ORIGINALLY POSTED ON STRAIGHT.COM, JUNE 30, 2004
By Steve Newton
It’s hard to find a contemporary garage-rock band that isn’t heavily indebted to the MC5. Although it only released three albums in its five-year recording career, the Detroit quintet–along with fellow Motor City maniacs the Stooges–left an indelible impression on nearly every punk-edged act that followed.
Hot-list acts like the White Stripes, Von Bondies, and the Sights all owe the group big time, but that fact doesn’t faze guitarist Wayne Kramer, who’s currently touring with fellow MC5 alumni Michael Davis (bass) and Dennis “Machine Gun” Thompson (drums). He admits it’s nice to be recognized for your work, but notes that that and $3 will get you a coffee at Starbucks.
“I know many of those bands,” says the 56-year-old rocker from a tour stop in New Orleans, “and I have a great appreciation for them. But I do wish they would be more creative. I don’t want to hear them reproduce the MC5 sound; I want them to create their own sound. I mean, if we look back to the way things were in Detroit with us, with the Stooges, with Alice Cooper–we all had our own thing. That was the message. We were all part of a generation that championed the original thought.”
While striving to establish its own place in the late-’60s/early ’70s rock scene, the Motor City 5–which also included singer Rob Tyner and guitarist Fred “Sonic” Smith, both of whom passed away in the ’90s–used an ear-busting barrage of guitars-bass-drums racket and howling vocals to address burning social issues of the day. At one point the group was managed by John Sinclair, a DJ, jazz critic, and radical whose ideological influence made sure it avoided whimsical love songs, which were more the domain of the West Coast’s flower-power acts, anyway.

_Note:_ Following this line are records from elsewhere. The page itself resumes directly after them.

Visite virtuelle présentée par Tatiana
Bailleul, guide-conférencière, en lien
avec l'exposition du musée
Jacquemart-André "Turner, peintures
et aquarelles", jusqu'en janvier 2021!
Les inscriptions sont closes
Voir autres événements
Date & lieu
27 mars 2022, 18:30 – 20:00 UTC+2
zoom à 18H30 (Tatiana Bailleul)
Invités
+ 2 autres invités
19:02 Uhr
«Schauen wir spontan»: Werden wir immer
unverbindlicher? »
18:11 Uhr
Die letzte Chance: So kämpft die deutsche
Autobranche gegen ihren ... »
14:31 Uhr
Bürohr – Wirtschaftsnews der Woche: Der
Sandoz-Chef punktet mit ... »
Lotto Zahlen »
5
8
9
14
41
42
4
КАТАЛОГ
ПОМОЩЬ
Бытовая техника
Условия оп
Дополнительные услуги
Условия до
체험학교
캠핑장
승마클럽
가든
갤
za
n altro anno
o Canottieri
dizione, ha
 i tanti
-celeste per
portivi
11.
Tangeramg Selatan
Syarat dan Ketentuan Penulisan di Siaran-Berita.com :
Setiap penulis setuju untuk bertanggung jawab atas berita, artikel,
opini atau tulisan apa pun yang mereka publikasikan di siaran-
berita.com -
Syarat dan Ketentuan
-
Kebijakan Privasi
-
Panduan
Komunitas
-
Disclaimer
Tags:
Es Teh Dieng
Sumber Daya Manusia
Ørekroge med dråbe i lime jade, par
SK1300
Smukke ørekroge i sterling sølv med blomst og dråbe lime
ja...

Of course, at the time the Vietnam conflict provided plenty of focus for channelling the MC5’s rage against the American war machine. “We may have been the point of the spear,” Kramer notes, “but really we were just part of an entire generation of young people that disagreed with the direction that the country was going in, and were very vocal about it. I mean, we just wanted somebody to listen to us, to hear what we were saying. And you know, they didn’t–until it was too late. Just like it is now.”
Considering the ongoing fallout of the U.S.–led war in Iraq, a song like the MC5’s “The American Ruse” is as relevant today as when it appeared in 1970. The raucous boogie tune could have easily earned a spot on the soundtrack to Michael Moore’s Fahrenheit 9/11. “They told you in school about freedom,” sang Tyner on the track, “But when you’re tryin’ to be free they never let ya/They say, ‘It’s easy, nothing to it,’ and now the army’s out to get ya.”

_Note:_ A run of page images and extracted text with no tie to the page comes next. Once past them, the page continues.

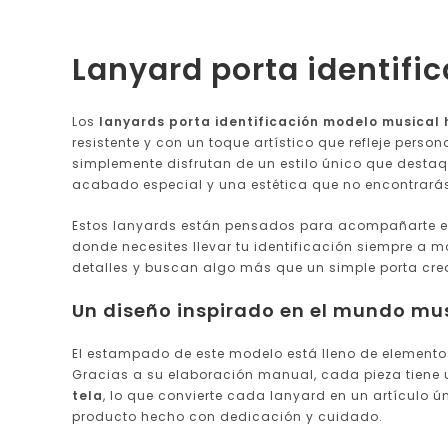
Lanyard porta identif
Los
lanyards porta identificación modelo musical
resistente y con un toque artístico que refleje per
simplemente disfrutan de un estilo único que destaq
acabado especial y una estética que no encontrarás
Estos lanyards están pensados para acompañarte en t
donde necesites llevar tu identificación siempre a 
detalles y buscan algo más que un simple porta cre
Un diseño inspirado en el mundo mu
El estampado de este modelo está lleno de elemento
Gracias a su elaboración manual, cada pieza tiene u
tela
, lo que convierte cada lanyard en un artículo ú
producto hecho con dedicación y cuidado.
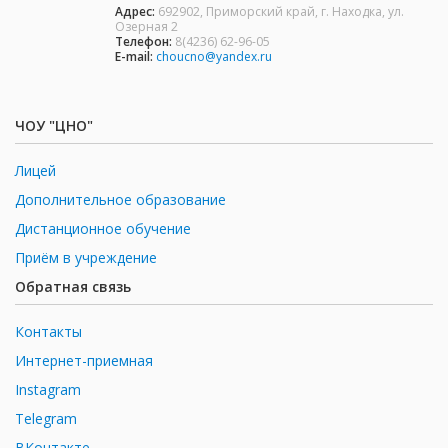
Адрес:
692902, Приморский край, г. Находка, ул.
Озерная 2
Телефон:
8(4236) 62-96-05
E-mail:
choucno@yandex.ru
ЧОУ "ЦНО"
Лицей
Дополнительное образование
Дистанционное обучение
Приём в учреждение
Обратная связь
Контакты
Интернет-приемная
Instagram
Telegram
ВКонтакте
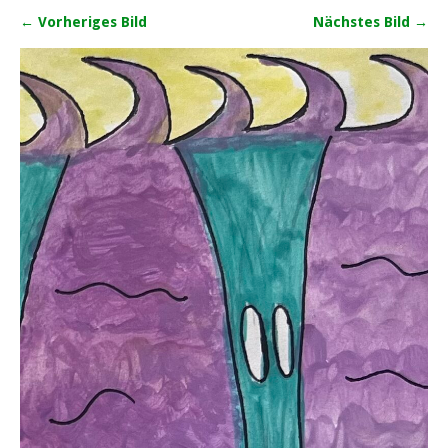
← Vorheriges Bild
Nächstes Bild →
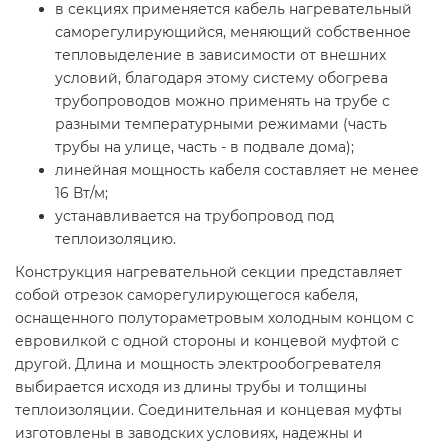
в секциях применяется кабель нагревательный
саморегулирующийся, меняющий собственное
тепловыделение в зависимости от внешних
условий, благодаря этому систему обогрева
трубопроводов можно применять на трубе с
разными температурными режимами (часть
трубы на улице, часть - в подвале дома);
линейная мощность кабеля составляет не менее
16 Вт/м;
устанавливается на трубопровод под
теплоизоляцию.
Конструкция нагревательной секции представляет
собой отрезок саморегулирующегося кабеля,
оснащенного полутораметровым холодным концом с
евровилкой с одной стороны и концевой муфтой с
другой. Длина и мощность электрообогревателя
выбирается исходя из длины трубы и толщины
теплоизоляции. Соединительная и концевая муфты
изготовлены в заводских условиях, надежны и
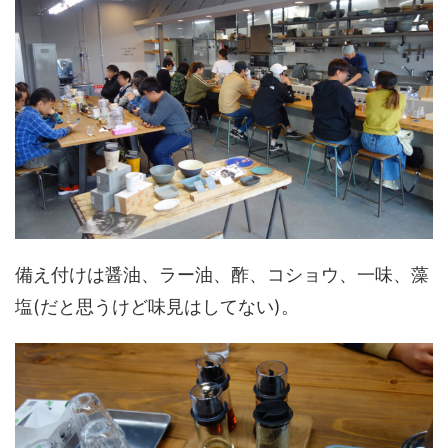
備え付けは醤油、ラー油、酢、コショウ、一味、藻
塩(だと思うけど味見はしてない)。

When the MC5 wasn’t rallying support against American foreign policy, it was happy to stir up shit just for the hell of it. When the band recorded its now-legendary version of “Kick Out the Jams”, the title track of its live 1969 debut, Tyner famously introduced the song by bellowing: “Kick out the jams, motherfuckers!”
“We were trying to shock people into waking up,” Kramer recalls, and Tyner’s proclamation certainly rattled folks from their slumber. It led to the record being banned by major retailers and the band getting dumped by its label, Elektra. “I don’t think you can shock ’em so much today with one curse word,” argues Kramer, although that hasn’t stopped him from using it every time the current lineup unleashes “Kick Out the Jams”. “There is no other way to do it,” he says.

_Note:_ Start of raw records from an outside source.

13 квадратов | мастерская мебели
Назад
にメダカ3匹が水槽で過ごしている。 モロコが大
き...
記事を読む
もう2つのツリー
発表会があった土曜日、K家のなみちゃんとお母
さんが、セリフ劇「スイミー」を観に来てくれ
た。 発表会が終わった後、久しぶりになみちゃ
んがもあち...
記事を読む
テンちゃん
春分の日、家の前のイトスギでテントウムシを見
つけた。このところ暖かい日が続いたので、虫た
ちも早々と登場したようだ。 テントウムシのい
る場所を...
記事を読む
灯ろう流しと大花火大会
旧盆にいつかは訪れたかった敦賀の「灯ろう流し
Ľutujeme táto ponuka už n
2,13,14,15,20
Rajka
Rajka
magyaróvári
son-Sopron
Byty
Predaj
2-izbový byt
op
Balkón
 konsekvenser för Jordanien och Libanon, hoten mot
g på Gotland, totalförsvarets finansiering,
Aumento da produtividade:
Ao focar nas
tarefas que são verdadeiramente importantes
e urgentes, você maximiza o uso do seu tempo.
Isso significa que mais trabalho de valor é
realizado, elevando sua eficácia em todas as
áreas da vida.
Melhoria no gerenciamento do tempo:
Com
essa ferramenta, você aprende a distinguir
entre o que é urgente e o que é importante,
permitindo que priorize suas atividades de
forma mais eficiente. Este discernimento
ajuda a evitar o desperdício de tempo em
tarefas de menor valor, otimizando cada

The three surviving Motor City 5 members, touring as DKT/MC5, are joined by guitarist Marshall Crenshaw and a rotating cast of guest singers, which so far has included Peter Wolf from the J. Geils Band and Mick Collins of the Dirtbombs.
“We’re running it less like a band and more like a travelling repertory company of performance artists,” says Kramer, “and the music of the MC5 is the script. So we have different horn sections in different cities, ’cause we want to keep our connection to the free-jazz movement alive.”
The tour that hits Richard’s on Richards on Sunday (July 4) will see vocals handled by Mudhoney’s Mark Arm and alt-rock casualty Evan Dando. Kramer–who spent five years in jail for dealing coke–is happy just being allowed to play here.
“So far, my relationship with Canadian immigration has been tenuous at best,” he relates. “But they seem to now be flexible with the idea that I made my mistakes a long, long, long time ago, and that I’m not a threat. I’m not gonna rustle your cattle.”